▶ PROVIDED INFORMATION:
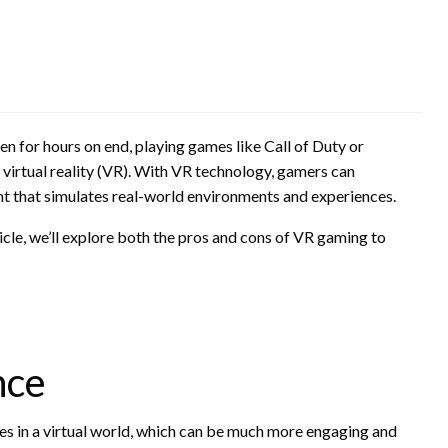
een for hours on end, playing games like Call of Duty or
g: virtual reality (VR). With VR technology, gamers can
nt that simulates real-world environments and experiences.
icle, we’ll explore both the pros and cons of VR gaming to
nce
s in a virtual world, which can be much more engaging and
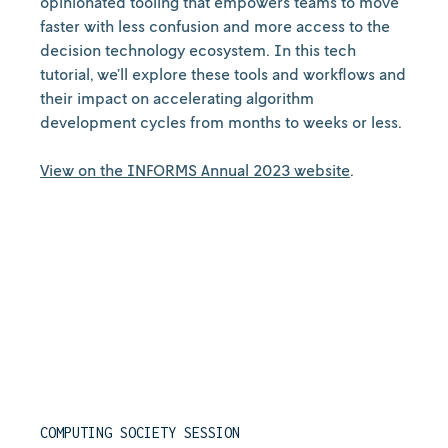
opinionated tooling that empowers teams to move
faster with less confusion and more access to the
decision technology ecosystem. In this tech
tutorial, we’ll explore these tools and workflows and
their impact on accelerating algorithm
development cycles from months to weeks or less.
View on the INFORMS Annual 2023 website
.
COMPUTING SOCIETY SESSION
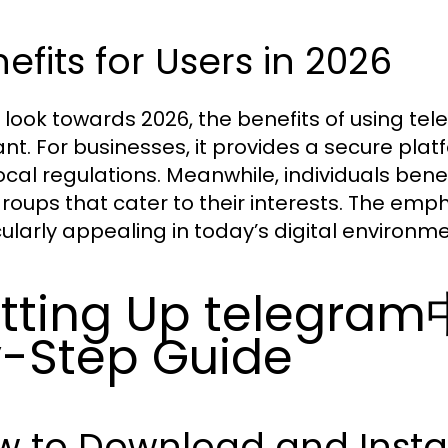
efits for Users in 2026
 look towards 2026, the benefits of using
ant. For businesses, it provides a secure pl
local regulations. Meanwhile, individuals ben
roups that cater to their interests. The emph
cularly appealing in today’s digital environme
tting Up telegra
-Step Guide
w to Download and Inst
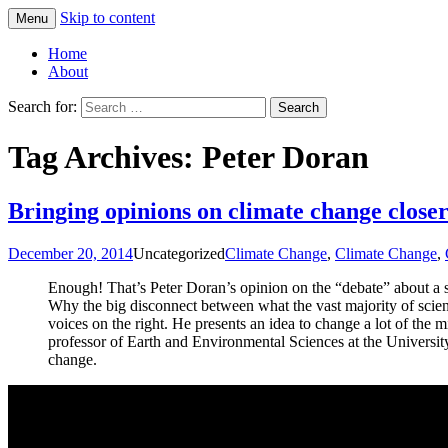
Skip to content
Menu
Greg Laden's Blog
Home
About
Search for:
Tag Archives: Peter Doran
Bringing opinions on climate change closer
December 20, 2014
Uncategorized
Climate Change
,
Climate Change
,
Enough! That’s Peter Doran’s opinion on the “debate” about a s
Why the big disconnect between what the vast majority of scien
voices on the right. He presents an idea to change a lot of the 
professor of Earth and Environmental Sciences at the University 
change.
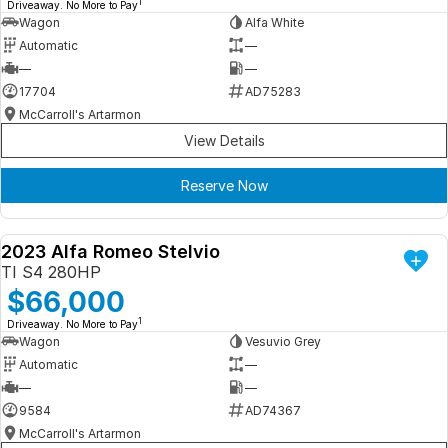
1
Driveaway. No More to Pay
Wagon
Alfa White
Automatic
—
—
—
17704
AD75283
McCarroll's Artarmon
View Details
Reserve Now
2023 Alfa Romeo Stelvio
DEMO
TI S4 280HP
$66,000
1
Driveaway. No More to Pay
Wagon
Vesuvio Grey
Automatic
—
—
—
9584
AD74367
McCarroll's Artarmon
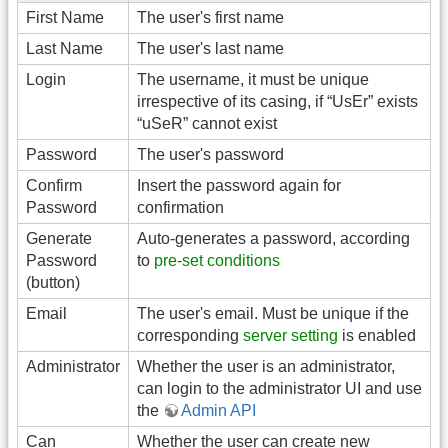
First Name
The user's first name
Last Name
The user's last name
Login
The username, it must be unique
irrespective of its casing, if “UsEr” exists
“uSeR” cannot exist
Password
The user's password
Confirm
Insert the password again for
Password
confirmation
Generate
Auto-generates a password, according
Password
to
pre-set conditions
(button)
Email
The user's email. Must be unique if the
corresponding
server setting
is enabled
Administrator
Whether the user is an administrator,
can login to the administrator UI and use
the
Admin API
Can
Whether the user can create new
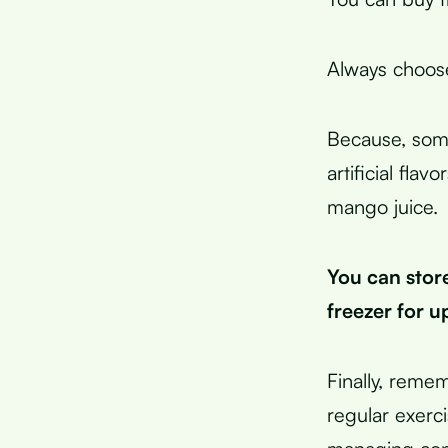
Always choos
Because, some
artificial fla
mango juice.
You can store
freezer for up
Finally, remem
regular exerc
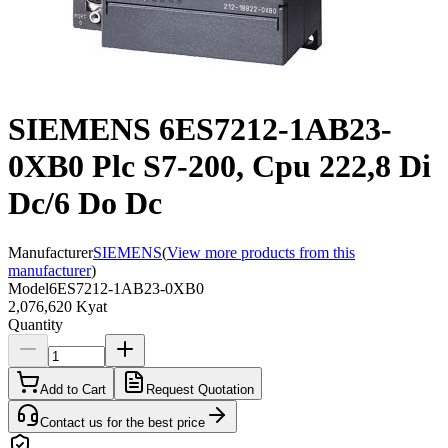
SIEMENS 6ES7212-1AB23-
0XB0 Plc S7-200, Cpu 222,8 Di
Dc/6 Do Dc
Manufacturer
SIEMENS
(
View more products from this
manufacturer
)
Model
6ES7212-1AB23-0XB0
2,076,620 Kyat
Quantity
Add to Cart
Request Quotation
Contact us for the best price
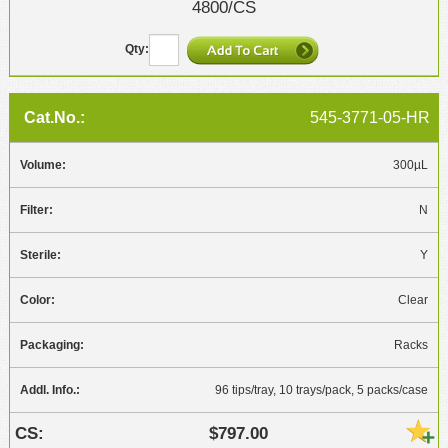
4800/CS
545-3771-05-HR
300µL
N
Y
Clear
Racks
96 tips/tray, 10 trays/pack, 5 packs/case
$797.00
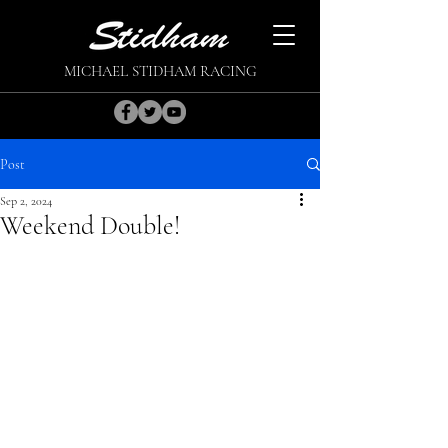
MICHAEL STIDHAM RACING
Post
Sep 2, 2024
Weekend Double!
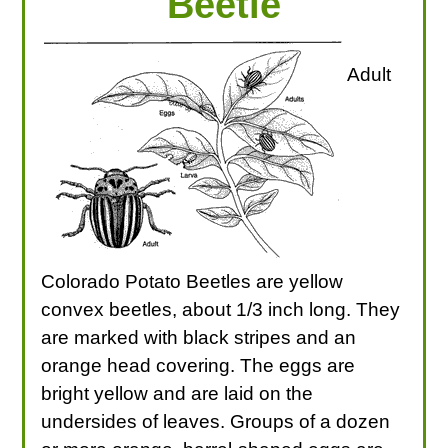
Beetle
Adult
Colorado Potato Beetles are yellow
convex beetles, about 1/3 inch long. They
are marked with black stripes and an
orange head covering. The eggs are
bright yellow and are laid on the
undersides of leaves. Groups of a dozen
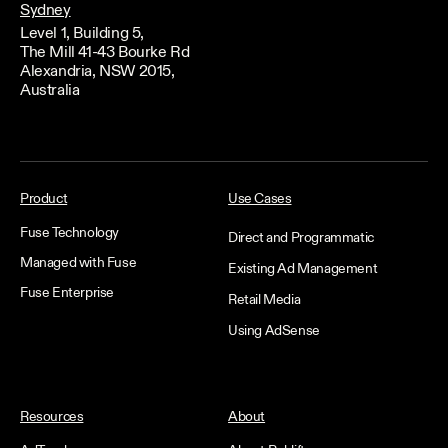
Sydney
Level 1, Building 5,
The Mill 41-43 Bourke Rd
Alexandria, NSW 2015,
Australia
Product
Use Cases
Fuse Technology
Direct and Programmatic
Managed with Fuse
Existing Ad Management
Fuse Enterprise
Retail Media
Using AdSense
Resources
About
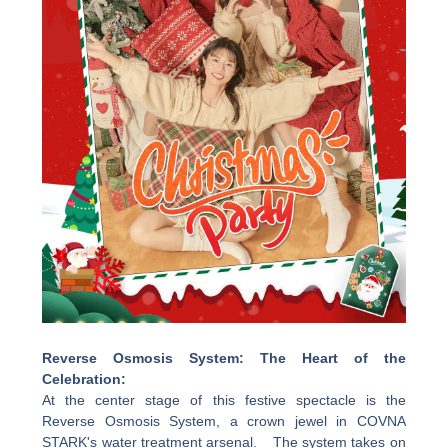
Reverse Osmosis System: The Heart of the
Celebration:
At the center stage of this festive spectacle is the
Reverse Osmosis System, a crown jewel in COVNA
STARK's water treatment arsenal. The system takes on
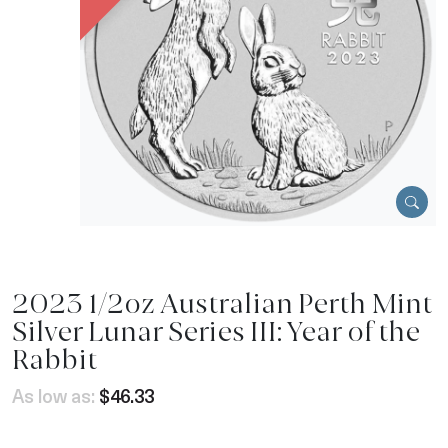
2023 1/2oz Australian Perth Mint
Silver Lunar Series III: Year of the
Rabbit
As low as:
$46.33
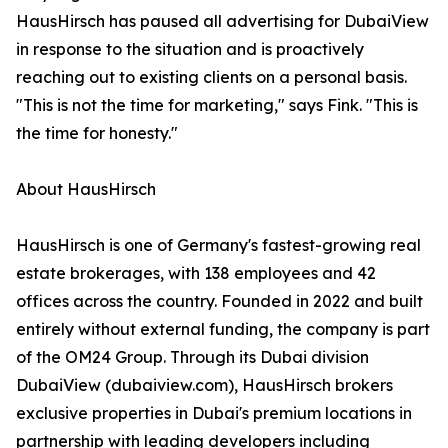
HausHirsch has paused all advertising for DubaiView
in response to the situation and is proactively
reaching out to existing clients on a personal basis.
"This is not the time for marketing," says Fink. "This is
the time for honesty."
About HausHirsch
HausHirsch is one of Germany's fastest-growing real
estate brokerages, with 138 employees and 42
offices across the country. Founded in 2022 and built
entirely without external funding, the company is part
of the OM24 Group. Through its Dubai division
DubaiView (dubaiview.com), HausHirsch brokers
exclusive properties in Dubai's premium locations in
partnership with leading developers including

▶ WHAT NEEDS TO BE DONE: If an entry above holds a picture, leave that picture out and print the rest exactly.

▶ TASK ANSWER:
een for hours on end, playing games like Call of Duty or
g: virtual reality (VR). With VR technology, gamers can
nt that simulates real-world environments and experiences.
icle, we’ll explore both the pros and cons of VR gaming to
nce
s in a virtual world, which can be much more engaging and
opinionated tooling that empowers teams to move
faster with less confusion and more access to the
decision technology ecosystem. In this tech
tutorial, we’ll explore these tools and workflows and
their impact on accelerating algorithm
development cycles from months to weeks or less.
View on the INFORMS Annual 2023 website
.
COMPUTING SOCIETY SESSION
efits for Users in 2026
 look towards 2026, the benefits of using
ant. For businesses, it provides a secure pl
local regulations. Meanwhile, individuals ben
roups that cater to their interests. The emph
cularly appealing in today’s digital environme
tting Up telegra
-Step Guide
w to Download and Inst
Skip to content
Menu
Greg Laden's Blog
Home
About
Search for:
Tag Archives: Peter Doran
Bringing opinions on climate change closer
December 20, 2014
Uncategorized
Climate Change
,
Climate Change
,
Enough! That’s Peter Doran’s opinion on the “debate” about a s
Why the big disconnect between what the vast majority of scien
voices on the right. He presents an idea to change a lot of the 
professor of Earth and Environmental Sciences at the University 
change.
1
Driveaway. No More to Pay
Wagon
Alfa White
Automatic
—
—
—
17704
AD75283
McCarroll's Artarmon
View Details
Reserve Now
2023 Alfa Romeo Stelvio
DEMO
TI S4 280HP
$66,000
1
Driveaway. No More to Pay
Wagon
Vesuvio Grey
Automatic
—
—
—
9584
AD74367
McCarroll's Artarmon
First Name
The user's first name
Last Name
The user's last name
Login
The username, it must be unique
irrespective of its casing, if “UsEr” exists
“uSeR” cannot exist
Password
The user's password
Confirm
Insert the password again for
Password
confirmation
Generate
Auto-generates a password, according
Password
to
pre-set conditions
(button)
Email
The user's email. Must be unique if the
corresponding
server setting
is enabled
Administrator
Whether the user is an administrator,
can login to the administrator UI and use
the
Admin API
Can
Whether the user can create new
Always choos
Because, some
artificial fla
mango juice.
You can store
freezer for up
Finally, remem
regular exerc
SIEMENS 6ES7212-1AB23-
0XB0 Plc S7-200, Cpu 222,8 Di
Dc/6 Do Dc
Manufacturer
SIEMENS
(
View more products from this
manufacturer
)
Model
6ES7212-1AB23-0XB0
2,076,620 Kyat
Quantity
Add to Cart
Request Quotation
Contact us for the best price
4800/CS
545-3771-05-HR
300µL
N
Y
Clear
Racks
96 tips/tray, 10 trays/pack, 5 packs/case
$797.00
MICHAEL STIDHAM RACING
Post
Sep 2, 2024
Weekend Double!
Beetle
Adult
Colorado Potato Beetles are yellow
convex beetles, about 1/3 inch long. They
are marked with black stripes and an
orange head covering. The eggs are
bright yellow and are laid on the
undersides of leaves. Groups of a dozen
Sydney
Level 1, Building 5,
The Mill 41-43 Bourke Rd
Alexandria, NSW 2015,
Australia
Product
Use Cases
Fuse Technology
Direct and Programmatic
Managed with Fuse
Existing Ad Management
Fuse Enterprise
Retail Media
Using AdSense
Resources
About
Reverse Osmosis System: The Heart of the
Celebration:
At the center stage of this festive spectacle is the
Reverse Osmosis System, a crown jewel in COVNA
STARK's water treatment arsenal. The system takes on
2023 1/2oz Australian Perth Mint
Silver Lunar Series III: Year of the
Rabbit
As low as:
$46.33
HausHirsch has paused all advertising for DubaiView
in response to the situation and is proactively
reaching out to existing clients on a personal basis.
"This is not the time for marketing," says Fink. "This is
the time for honesty."
About HausHirsch
HausHirsch is one of Germany's fastest-growing real
estate brokerages, with 138 employees and 42
offices across the country. Founded in 2022 and built
entirely without external funding, the company is part
of the OM24 Group. Through its Dubai division
DubaiView (dubaiview.com), HausHirsch brokers
exclusive properties in Dubai's premium locations in
partnership with leading developers including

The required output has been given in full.